Theory of the String Telegraph


  1. Introduction
  2. Longitudinal Vibrations
  3. Application of the Theory
  4. References


The string telegraph, invented by Robert Hooke (see String Telegraph), is really a telephone, and the best string is a steel wire. Sound is transmitted over the wire as longitudinal vibrations. The theory is simple, and has many applications to similar systems, so it is worth-while studying.

Longitudinal Vibrations

Consider a wire of uniform cross-sectional area S cm2 made of a material with density ρ gm/cm2, and of arbitrary length. The maximum transverse dimension of the wire is to be much less than a wavelength of the vibrations in the wire, a condition that is usually very well satisfied. The tension in the wire is a matter of indifference, so long as the wire is reasonably taut, and not in contact with a surface, so that friction can be neglected.

As in the case of sound waves, it is convenient to describe the vibrations by the displacement ξ(z,t) of a point on the wire ("particle") that is at position z when the wire is at rest. From this function, it is easy to find the strain ε = ΔL/L in the wire, which is ε = ∂ξ/∂z. The change in tension in the wire due to this strain will be F = SYε, where Y is the adiabatic Young's modulus of the wire material. For solids, such as steel, this is close enough to the usual isothermal Young's modulus that we can neglect the difference. The net force on a length dz of the wire is the difference of the tensions at its two ends, which is SY(∂2ξ/∂z2)dz. This is equal to the mass of the length dz, ρSdz, times its acceleration. The result is the wave equation, ∂2ξ/∂t2 = c22ξ/∂z2, with a phase velocity c = √(Y/ρ). Note that the area S has cancelled out of the result, so the area of the wire does not affect the propagation characteristics.

Now we can use all the tools we have for dealing with the wave equation. Let us assume we have solutions of the type ξ = Aej(ωt - kz), where A is a phasor amplitude, ω is the angular frequency 2πf, and k is the propagation constant, 2π/λ, where λ is the wavelength. The magnitude of k is given by k = ω/c, which we discover by substituting the solution in the wave equation. Positive and negative values correspond to waves propagating in the +z and -z directions, respectively.

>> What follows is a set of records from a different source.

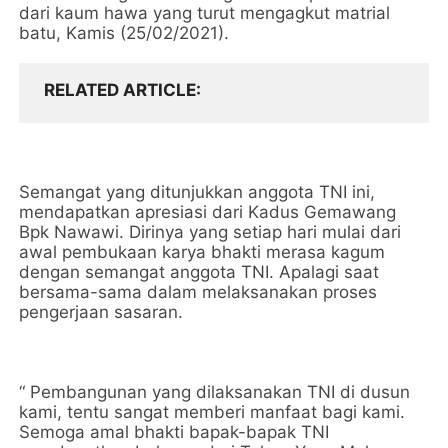
dari kaum hawa yang turut mengagkut matrial
batu, Kamis (25/02/2021).
RELATED ARTICLE
Semangat yang ditunjukkan anggota TNI ini,
mendapatkan apresiasi dari Kadus Gemawang
Bpk Nawawi. Dirinya yang setiap hari mulai dari
awal pembukaan karya bhakti merasa kagum
dengan semangat anggota TNI. Apalagi saat
bersama-sama dalam melaksanakan proses
pengerjaan sasaran.
“ Pembangunan yang dilaksanakan TNI di dusun
kami, tentu sangat memberi manfaat bagi kami.
Semoga amal bhakti bapak-bapak TNI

For a wave propagating in the +z direction, the tension F = -jkSYA, and for a wave in the other direction, F = jkSYA. The combination kY = ω(Y/c) = ωρc. The particle velocity for either wave is v = jωA. Therefore, the ratio F/v = ±ρcS, which is a mechanical impedance. The energy in the wave will be I = avg[|v|2ρcS] erg/s = ω2ρcS|A|2/2, assuming that A is the peak amplitude. This allows us to calculate the particle displacement when we know the energy in the wave.

Now suppose that at z = 0 two wires of different characteristics are joined. The displacement ξ must be continuous, and the tension in one wire must equal the tension in the other. Let a wave of amplitude A be incident from the left in wire 1, a wave of amplitude B be reflected and travel to the left in wire 1, and a wave of amplitude C propagated to the right in wire 2. The continuity of displacement gives the condition A + B = C, while the equality of forces gives (A - B)ρcS = Cρ'c'S', where primes refer to wire 2, and no primes to wire 1. These equations are easily solved for the unknowns B and C.

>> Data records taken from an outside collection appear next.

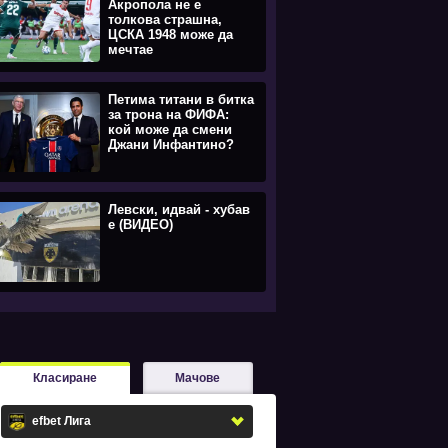
Акропола не е
толкова страшна,
ЦСКА 1948 може да
мечтае
Петима титани в битка
за трона на ФИФА:
кой може да смени
Джани Инфантино?
Левски, идвай - хубав
е (ВИДЕО)
Класиране
Мачове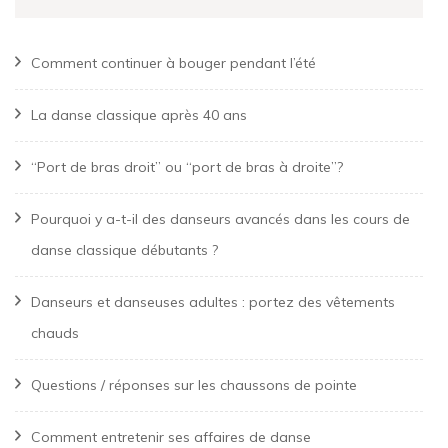
Comment continuer à bouger pendant l’été
La danse classique après 40 ans
“Port de bras droit” ou “port de bras à droite”?
Pourquoi y a-t-il des danseurs avancés dans les cours de
danse classique débutants ?
Danseurs et danseuses adultes : portez des vêtements
chauds
Questions / réponses sur les chaussons de pointe
Comment entretenir ses affaires de danse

The results are B = [(ρcS - ρ'c'S')/(ρcS + ρ'c'S')] A and C = [2ρcS/(ρcS + ρc'S')] A. Let's look at the two limiting cases when the impedances are very different. First, if ρcS is much less than ρ'c'S', C is about zero, and B = -A. This is the case of a rigid wall, or rare-to-dense reflection. The incident wave is reversed in phase, and all the energy is reflected from the boundary. If ρcS is much greater than ρ'c'S', then C = 2A and B = A. The incident wave is reflected without phase change in this dense-to-rare reflection, so all the energy is again reflected. Do not be troubled by the fact that C = 2A. The intensity of this wave will be ρ'c'S'|C|2/2 = 4(ρ'c'S'/ρcS)(ρcS|A|2/2), or approximately zero.

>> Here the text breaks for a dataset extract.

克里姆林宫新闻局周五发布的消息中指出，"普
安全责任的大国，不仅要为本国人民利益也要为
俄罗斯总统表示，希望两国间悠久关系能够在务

If ρ'c'S' = ρcS, or the impedances are equal, then B = 0, and all the energy is transmitted. C has just the correct value to make this so, as you can easily check.

Application of the Theory

The Young's modulus of steel is 30 x 106 psi, or 2.07 x 1012 dyne/cm2, and its density is ρ = 7.86 g/cm3. The phase velocity of longitudinal waves in a steel wire is then c = 5130 m/s. This should not be confused with the phase velocity of bulk longitudinal waves (which is somewhat greater), or with the phase velocity of transverse waves in the wire (which is much less). The impedance ρc = 4.04 x 106 g/s-cm2.

Aluminium has Y = 6.9 x 1011 dyne/cm2 and ρ = 2.71 g/cm3, both smaller than for steel, but c = 5040 m/s is not much different. ρc = 1.37 x 106 g/s-cm2 for Al. Copper's Y = 1.172 x 1012 and its ρ = 8.9 g/cm3, so c = 3630 m/s and ρc = 3.23 x 106 g/s-cm2. For rubber, Y = 2.76 x 107 and ρ = 1.1 g/cm3 are typical values. Therefore, c = 50 m/s and ρc = 5500 g/s-cm2.

Air has ρc = 43 g/s-cm2 and c = 332 m/s at STP. The impedance is very much less than for steel, so that at an air-steel interface, the transmitted energy is only about 10-5. It is very hard to couple acoustic longitudinal waves to longitudinal waves in solids. This forms one of the major problems in designing a string telegraph.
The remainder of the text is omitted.